> _HOW TO COMPLETE THIS TASK_
Using the records that follow, copy every line containing the word "filled".

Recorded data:
####

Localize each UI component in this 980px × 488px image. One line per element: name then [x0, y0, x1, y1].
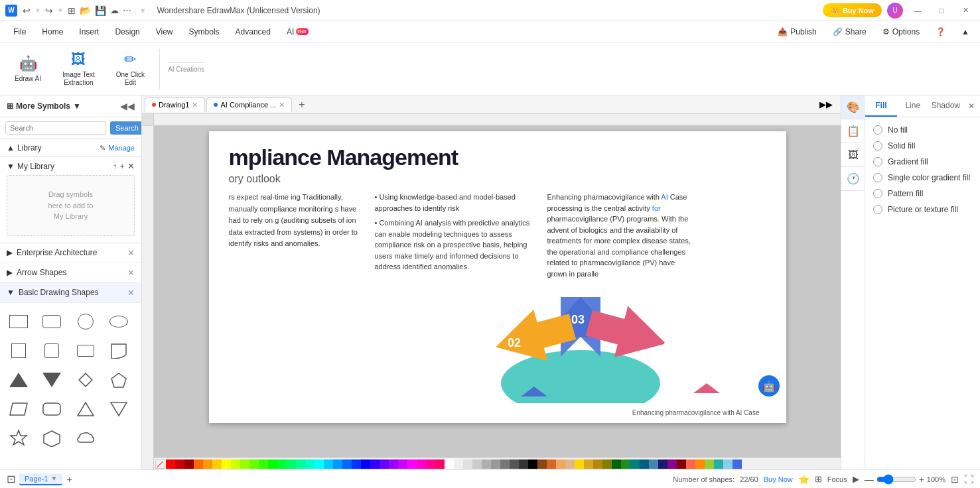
library-title[interactable]: ▲ Library	[7, 143, 42, 152]
color-swatch[interactable]	[602, 459, 612, 469]
color-swatch[interactable]	[370, 459, 380, 469]
radio-no-fill[interactable]	[873, 125, 882, 135]
color-swatch[interactable]	[519, 459, 528, 469]
add-library-icon[interactable]: +	[119, 161, 125, 171]
category-enterprise[interactable]: ▶ Enterprise Architecture ✕	[0, 243, 141, 263]
focus-button[interactable]: Focus	[827, 475, 847, 483]
shape-tag[interactable]	[72, 337, 99, 364]
color-swatch[interactable]	[389, 459, 398, 469]
color-swatch[interactable]	[723, 459, 733, 469]
more-toolbar-button[interactable]: ⋯	[121, 4, 133, 17]
shape-oval[interactable]	[105, 308, 132, 335]
close-library-icon[interactable]: ✕	[127, 161, 135, 171]
color-swatch[interactable]	[528, 459, 537, 469]
radio-single-gradient[interactable]	[873, 173, 882, 182]
color-swatch[interactable]	[463, 459, 472, 469]
fill-option-picture[interactable]: Picture or texture fill	[873, 205, 972, 214]
ai-chat-button[interactable]: 🤖	[758, 375, 780, 396]
menu-file[interactable]: File	[5, 25, 34, 39]
color-swatch[interactable]	[612, 459, 621, 469]
options-button[interactable]: ⚙ Options	[877, 25, 925, 39]
color-swatch[interactable]	[315, 459, 324, 469]
color-swatch[interactable]	[231, 459, 240, 469]
color-swatch[interactable]	[240, 459, 249, 469]
fit-page-button[interactable]: ⊡	[951, 474, 959, 485]
shape-rounded-rect[interactable]	[38, 308, 65, 335]
radio-solid-fill[interactable]	[873, 141, 882, 151]
shape-tri3[interactable]	[105, 396, 132, 422]
toolbar-dropdown[interactable]: ▼	[139, 7, 147, 15]
shape-hexagon[interactable]	[38, 425, 65, 452]
color-swatch[interactable]	[500, 459, 510, 469]
shape-document[interactable]	[105, 337, 132, 364]
color-swatch[interactable]	[677, 459, 686, 469]
save-local-button[interactable]: 💾	[94, 4, 107, 17]
color-swatch[interactable]	[259, 459, 268, 469]
layout-icon[interactable]: ⊡	[7, 473, 15, 485]
manage-label[interactable]: Manage	[108, 144, 135, 152]
color-swatch[interactable]	[342, 459, 352, 469]
shape-circle[interactable]	[72, 308, 99, 335]
tab-line[interactable]: Line	[897, 95, 929, 117]
color-swatch[interactable]	[537, 459, 547, 469]
new-button[interactable]: ⊞	[66, 4, 77, 17]
edraw-ai-button[interactable]: 🤖 Edraw AI	[8, 51, 48, 87]
tab-close-drawing1[interactable]: ✕	[192, 101, 198, 109]
fill-option-gradient[interactable]: Gradient fill	[873, 157, 972, 166]
color-swatch[interactable]	[277, 459, 287, 469]
color-swatch[interactable]	[510, 459, 519, 469]
color-swatch[interactable]	[249, 459, 259, 469]
menu-ai[interactable]: AI hot	[279, 25, 316, 39]
color-swatch[interactable]	[547, 459, 556, 469]
color-swatch[interactable]	[472, 459, 482, 469]
color-swatch[interactable]	[667, 459, 677, 469]
open-button[interactable]: 📂	[78, 4, 92, 17]
color-swatch[interactable]	[584, 459, 593, 469]
color-swatch[interactable]	[714, 459, 723, 469]
play-button[interactable]: ▶	[853, 474, 859, 484]
shape-rectangle[interactable]	[5, 308, 32, 335]
color-swatch[interactable]	[175, 459, 184, 469]
color-swatch[interactable]	[194, 459, 203, 469]
color-swatch[interactable]	[575, 459, 584, 469]
minimize-button[interactable]: —	[908, 4, 927, 17]
color-swatch[interactable]	[426, 459, 435, 469]
sidebar-collapse-button[interactable]: ◀◀	[120, 101, 135, 111]
color-swatch[interactable]	[491, 459, 500, 469]
color-swatch[interactable]	[705, 459, 714, 469]
close-button[interactable]: ✕	[956, 4, 975, 17]
tab-drawing1[interactable]: Drawing1 ✕	[145, 97, 205, 112]
color-swatch[interactable]	[649, 459, 658, 469]
color-swatch[interactable]	[398, 459, 407, 469]
image-text-extraction-button[interactable]: 🖼 Image TextExtraction	[56, 47, 102, 91]
shape-small-rounded[interactable]	[38, 337, 65, 364]
image-panel-icon[interactable]: 🖼	[841, 143, 865, 167]
color-swatch[interactable]	[380, 459, 389, 469]
menu-design[interactable]: Design	[107, 25, 147, 39]
color-swatch[interactable]	[417, 459, 426, 469]
color-swatch[interactable]	[184, 459, 194, 469]
color-swatch[interactable]	[454, 459, 463, 469]
color-swatch[interactable]	[333, 459, 342, 469]
buy-now-button[interactable]: 👑 Buy Now	[823, 3, 882, 17]
fill-panel-icon[interactable]: 🎨	[841, 95, 865, 119]
collapse-ribbon-button[interactable]: ▲	[956, 25, 975, 39]
arrows-close-icon[interactable]: ✕	[127, 268, 135, 278]
shape-cloud[interactable]	[72, 425, 99, 452]
category-basic[interactable]: ▼ Basic Drawing Shapes ✕	[0, 283, 141, 303]
color-swatch[interactable]	[324, 459, 333, 469]
color-swatch[interactable]	[212, 459, 222, 469]
tab-close-ai[interactable]: ✕	[279, 101, 285, 109]
color-swatch[interactable]	[658, 459, 667, 469]
search-button[interactable]: Search	[110, 121, 142, 135]
color-swatch[interactable]	[203, 459, 212, 469]
color-swatch[interactable]	[361, 459, 370, 469]
buy-now-status-button[interactable]: Buy Now	[764, 475, 793, 483]
fill-option-no-fill[interactable]: No fill	[873, 125, 972, 135]
color-swatch[interactable]	[640, 459, 649, 469]
no-color-swatch[interactable]	[155, 459, 165, 469]
color-swatch[interactable]	[686, 459, 695, 469]
menu-home[interactable]: Home	[34, 25, 71, 39]
edit-icon[interactable]: ✎	[100, 144, 105, 152]
color-swatch[interactable]	[556, 459, 565, 469]
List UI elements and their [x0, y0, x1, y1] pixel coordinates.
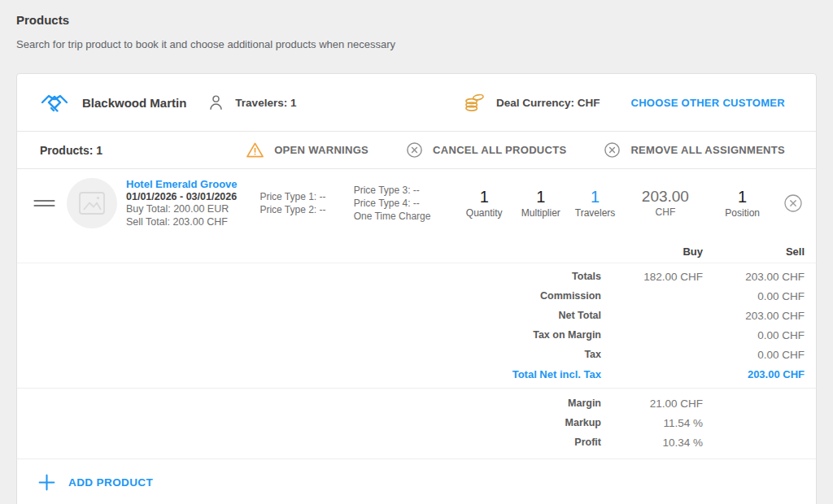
travelers-field[interactable]: 1 Travelers	[569, 188, 621, 219]
multiplier-label: Multiplier	[512, 208, 569, 219]
sell-column-header: Sell	[703, 245, 805, 258]
price-types-col-1: Price Type 1: -- Price Type 2: --	[259, 190, 347, 216]
cancel-all-products-label: CANCEL ALL PRODUCTS	[433, 144, 566, 156]
open-warnings-button[interactable]: OPEN WARNINGS	[246, 141, 369, 159]
price-type-4: Price Type 4: --	[354, 197, 456, 210]
net-total-row: Net Total 203.00 CHF	[17, 306, 816, 325]
one-time-charge: One Time Charge	[354, 210, 456, 223]
markup-row: Markup 11.54 %	[17, 413, 816, 432]
cancel-all-products-button[interactable]: CANCEL ALL PRODUCTS	[406, 141, 566, 159]
position-label: Position	[703, 208, 782, 219]
drag-handle-icon[interactable]	[33, 197, 55, 210]
customer-name: Blackwood Martin	[82, 96, 186, 110]
margin-row: Margin 21.00 CHF	[17, 393, 816, 413]
quantity-value: 1	[456, 188, 512, 206]
coins-icon	[464, 92, 486, 114]
products-count: Products: 1	[40, 144, 102, 157]
product-price-value: 203.00	[627, 188, 703, 206]
price-type-2: Price Type 2: --	[259, 203, 347, 216]
position-field[interactable]: 1 Position	[703, 188, 782, 219]
warning-icon	[246, 141, 264, 159]
buy-column-header: Buy	[601, 245, 703, 258]
person-icon	[207, 93, 225, 111]
tax-on-margin-row: Tax on Margin 0.00 CHF	[17, 325, 816, 345]
product-buy-total: Buy Total: 200.00 EUR	[126, 203, 259, 215]
products-toolbar: Products: 1 OPEN WARNINGS	[17, 132, 816, 169]
product-price-currency: CHF	[627, 207, 703, 219]
remove-all-assignments-button[interactable]: REMOVE ALL ASSIGNMENTS	[604, 141, 785, 159]
price-type-1: Price Type 1: --	[259, 190, 347, 203]
open-warnings-label: OPEN WARNINGS	[274, 144, 369, 156]
price-type-3: Price Type 3: --	[354, 184, 456, 197]
totals-section: Buy Sell Totals 182.00 CHF 203.00 CHF Co…	[17, 241, 816, 459]
travelers-label: Travelers	[569, 208, 621, 219]
deal-currency-label: Deal Currency: CHF	[496, 97, 600, 109]
product-name-link[interactable]: Hotel Emerald Groove	[126, 178, 259, 191]
multiplier-value: 1	[512, 188, 569, 206]
add-product-button[interactable]: ADD PRODUCT	[37, 472, 153, 493]
travelers-value: 1	[569, 188, 621, 206]
product-image-placeholder	[67, 178, 117, 228]
cancel-circle-icon	[406, 141, 423, 159]
product-info: Hotel Emerald Groove 01/01/2026 - 03/01/…	[126, 178, 259, 228]
position-value: 1	[703, 188, 782, 206]
multiplier-field[interactable]: 1 Multiplier	[512, 188, 569, 219]
price-types-col-2: Price Type 3: -- Price Type 4: -- One Ti…	[354, 184, 456, 224]
choose-other-customer-button[interactable]: CHOOSE OTHER CUSTOMER	[630, 97, 785, 109]
product-sell-total: Sell Total: 203.00 CHF	[126, 216, 259, 228]
customer-header-row: Blackwood Martin Travelers: 1 Deal Curre…	[17, 74, 816, 132]
plus-icon	[37, 472, 57, 493]
remove-product-button[interactable]	[782, 192, 805, 215]
quantity-label: Quantity	[456, 208, 512, 219]
add-product-row: ADD PRODUCT	[17, 459, 816, 504]
products-page: Products Search for trip product to book…	[0, 0, 833, 504]
page-title: Products	[16, 13, 817, 27]
product-price: 203.00 CHF	[627, 188, 703, 219]
handshake-icon	[40, 92, 69, 114]
profit-row: Profit 10.34 %	[17, 432, 816, 452]
totals-header-row: Buy Sell	[17, 241, 816, 263]
total-net-incl-tax-row: Total Net incl. Tax 203.00 CHF	[17, 364, 816, 384]
tax-row: Tax 0.00 CHF	[17, 345, 816, 364]
add-product-label: ADD PRODUCT	[68, 476, 153, 489]
totals-row: Totals 182.00 CHF 203.00 CHF	[17, 267, 816, 286]
products-card: Blackwood Martin Travelers: 1 Deal Curre…	[16, 73, 817, 504]
travelers-count: Travelers: 1	[235, 97, 296, 109]
quantity-field[interactable]: 1 Quantity	[456, 188, 512, 219]
product-row: Hotel Emerald Groove 01/01/2026 - 03/01/…	[17, 169, 816, 239]
remove-circle-icon	[604, 141, 621, 159]
commission-row: Commission 0.00 CHF	[17, 286, 816, 306]
close-circle-icon	[783, 193, 803, 213]
page-subtitle: Search for trip product to book it and c…	[16, 38, 817, 50]
product-dates: 01/01/2026 - 03/01/2026	[126, 191, 259, 203]
remove-all-assignments-label: REMOVE ALL ASSIGNMENTS	[630, 144, 785, 156]
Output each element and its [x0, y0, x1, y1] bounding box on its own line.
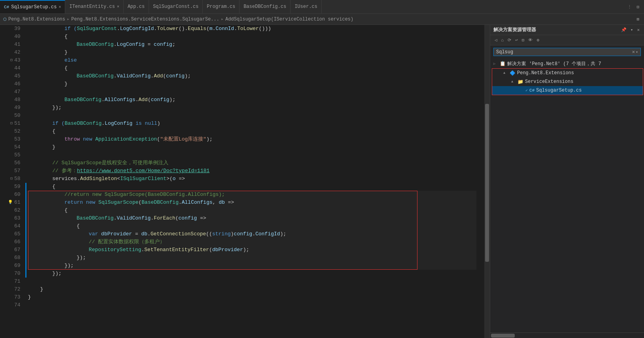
tab-icon-cs: C#: [4, 5, 9, 9]
path-actions-btn[interactable]: ⊞: [635, 16, 641, 23]
sol-refresh-btn[interactable]: ↩: [514, 37, 519, 43]
tree-item-solution[interactable]: ▷ 📋 解决方案 'Peng.Net8' (7 个项目，共 7: [490, 59, 644, 68]
sol-collapse-btn[interactable]: ⊟: [521, 37, 526, 43]
tab-label-sqlsugarconst: SqlSugarConst.cs: [153, 4, 198, 9]
sol-sync-btn[interactable]: ⟳: [506, 37, 512, 43]
tab-close-sqlsugar[interactable]: ×: [59, 5, 61, 9]
tab-program[interactable]: Program.cs: [203, 0, 240, 14]
project-icon: 🔷: [510, 70, 516, 76]
sol-back-btn[interactable]: ◁: [493, 37, 499, 43]
tree-item-file[interactable]: ✓ C# SqlsugarSetup.cs: [492, 86, 643, 95]
sol-show-all-btn[interactable]: 👁: [527, 37, 534, 43]
folder-label: ServiceExtensions: [525, 79, 573, 84]
folder-icon: 📁: [517, 79, 523, 85]
scrollbar-track[interactable]: [484, 25, 490, 338]
sol-home-btn[interactable]: ⌂: [500, 37, 505, 43]
search-clear-btn[interactable]: ✕: [632, 49, 635, 55]
solution-header: 解决方案资源管理器 📌 ▾ ✕: [490, 25, 644, 35]
cs-check-icon: ✓: [525, 88, 528, 93]
tab-overflow-btn[interactable]: ⋮: [626, 4, 633, 10]
tree-item-folder[interactable]: ▲ 📁 ServiceExtensions: [492, 77, 643, 86]
solution-pin-btn[interactable]: 📌: [620, 26, 628, 33]
search-box: ✕ ▾: [493, 48, 641, 56]
tab-split-btn[interactable]: ⊡: [635, 4, 641, 10]
path-sep-1: ▸: [67, 16, 70, 22]
solution-menu-btn[interactable]: ▾: [629, 26, 635, 33]
tree-expand-project: ▲: [503, 71, 508, 75]
tab-close-itenant[interactable]: ×: [117, 5, 119, 9]
solution-hscroll[interactable]: [490, 332, 644, 338]
cs-file-icon: C#: [529, 88, 534, 93]
search-dropdown-btn[interactable]: ▾: [636, 50, 638, 54]
line-numbers: 39 40 41 42 ⊟ 43 44 45 46 47 48 49 50 ⊟ …: [0, 25, 25, 338]
solution-toolbar: ◁ ⌂ ⟳ ↩ ⊟ 👁 ⚙: [490, 35, 644, 45]
tab-itenant[interactable]: ITenantEntity.cs ×: [65, 0, 123, 14]
tab-label-sqlsugar: SqlsugarSetup.cs: [11, 4, 57, 10]
breadcrumb-method[interactable]: AddSqlsugarSetup(IServiceCollection serv…: [225, 17, 353, 22]
tab-sqlsugarconst[interactable]: SqlSugarConst.cs: [149, 0, 203, 14]
tab-label-program: Program.cs: [207, 4, 235, 9]
code-wrapper[interactable]: if (SqlSugarConst.LogConfigId.ToLower().…: [25, 25, 484, 338]
tab-label-itenant: ITenantEntity.cs: [69, 4, 115, 9]
project-label: Peng.Net8.Extensions: [517, 70, 574, 76]
tree-expand-solution: ▷: [493, 62, 498, 66]
tab-action-area: ⋮ ⊡: [623, 4, 644, 10]
breadcrumb-project[interactable]: ⬡ Peng.Net8.Extensions: [3, 17, 65, 22]
solution-header-actions: 📌 ▾ ✕: [620, 26, 641, 33]
solution-label: 解决方案 'Peng.Net8' (7 个项目，共 7: [507, 60, 601, 67]
tab-basedbconfig[interactable]: BaseDBConfig.cs: [240, 0, 291, 14]
tab-label-iuser: IUser.cs: [295, 4, 317, 9]
solution-icon: 📋: [500, 61, 506, 67]
tree-item-project[interactable]: ▲ 🔷 Peng.Net8.Extensions: [492, 69, 643, 77]
editor-area: 39 40 41 42 ⊟ 43 44 45 46 47 48 49 50 ⊟ …: [0, 25, 490, 338]
search-input[interactable]: [496, 49, 632, 55]
path-sep-2: ▸: [221, 16, 224, 22]
solution-hscroll-thumb[interactable]: [491, 334, 515, 338]
tab-app[interactable]: App.cs: [124, 0, 149, 14]
tree-expand-folder: ▲: [511, 80, 516, 84]
breadcrumb-project-icon: ⬡: [3, 17, 7, 22]
breadcrumb-namespace[interactable]: Peng.Net8.Extensions.ServiceExtensions.S…: [71, 17, 219, 22]
sol-settings-btn[interactable]: ⚙: [535, 37, 540, 43]
code-lines: if (SqlSugarConst.LogConfigId.ToLower().…: [25, 25, 484, 309]
solution-panel: 解决方案资源管理器 📌 ▾ ✕ ◁ ⌂ ⟳ ↩ ⊟ 👁 ⚙ ✕ ▾: [490, 25, 644, 338]
solution-close-btn[interactable]: ✕: [636, 26, 641, 33]
code-container[interactable]: 39 40 41 42 ⊟ 43 44 45 46 47 48 49 50 ⊟ …: [0, 25, 490, 338]
main-layout: 39 40 41 42 ⊟ 43 44 45 46 47 48 49 50 ⊟ …: [0, 25, 644, 338]
solution-title: 解决方案资源管理器: [493, 26, 536, 33]
file-label: SqlsugarSetup.cs: [536, 88, 582, 93]
tab-bar: C# SqlsugarSetup.cs × ITenantEntity.cs ×…: [0, 0, 644, 14]
tab-label-app: App.cs: [128, 4, 145, 9]
scrollbar-thumb[interactable]: [485, 104, 489, 262]
tree-view[interactable]: ▷ 📋 解决方案 'Peng.Net8' (7 个项目，共 7 ▲ 🔷 Peng…: [490, 58, 644, 332]
tab-label-basedbconfig: BaseDBConfig.cs: [244, 4, 286, 9]
breadcrumb: ⬡ Peng.Net8.Extensions ▸ Peng.Net8.Exten…: [0, 14, 644, 25]
tab-iuser[interactable]: IUser.cs: [291, 0, 322, 14]
tree-highlighted-group: ▲ 🔷 Peng.Net8.Extensions ▲ 📁 ServiceExte…: [492, 68, 643, 95]
tab-sqlsugar-setup[interactable]: C# SqlsugarSetup.cs ×: [0, 0, 65, 14]
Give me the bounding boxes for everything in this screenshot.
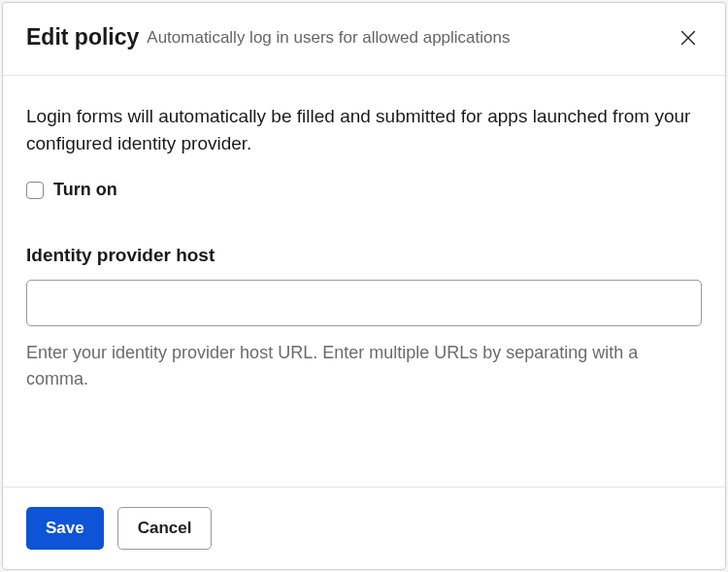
close-button[interactable]	[675, 24, 702, 51]
dialog-title: Edit policy	[26, 24, 139, 51]
dialog-body: Login forms will automatically be filled…	[3, 76, 725, 487]
description-text: Login forms will automatically be filled…	[26, 103, 702, 156]
host-field-label: Identity provider host	[26, 245, 702, 266]
edit-policy-dialog: Edit policy Automatically log in users f…	[2, 2, 726, 570]
dialog-footer: Save Cancel	[3, 487, 725, 569]
turn-on-label[interactable]: Turn on	[53, 180, 117, 200]
cancel-button[interactable]: Cancel	[117, 507, 213, 550]
turn-on-checkbox[interactable]	[26, 182, 44, 199]
dialog-header: Edit policy Automatically log in users f…	[3, 3, 725, 76]
close-icon	[678, 27, 699, 49]
host-help-text: Enter your identity provider host URL. E…	[26, 340, 702, 392]
dialog-subtitle: Automatically log in users for allowed a…	[147, 27, 663, 49]
save-button[interactable]: Save	[26, 507, 104, 550]
identity-provider-host-input[interactable]	[26, 280, 702, 326]
turn-on-checkbox-row: Turn on	[26, 180, 702, 200]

####

> _EXERCISE SOLUTION_
dialog-body: Login forms will automatically be filled…	[3, 76, 725, 487]
description-text: Login forms will automatically be filled…	[26, 103, 702, 156]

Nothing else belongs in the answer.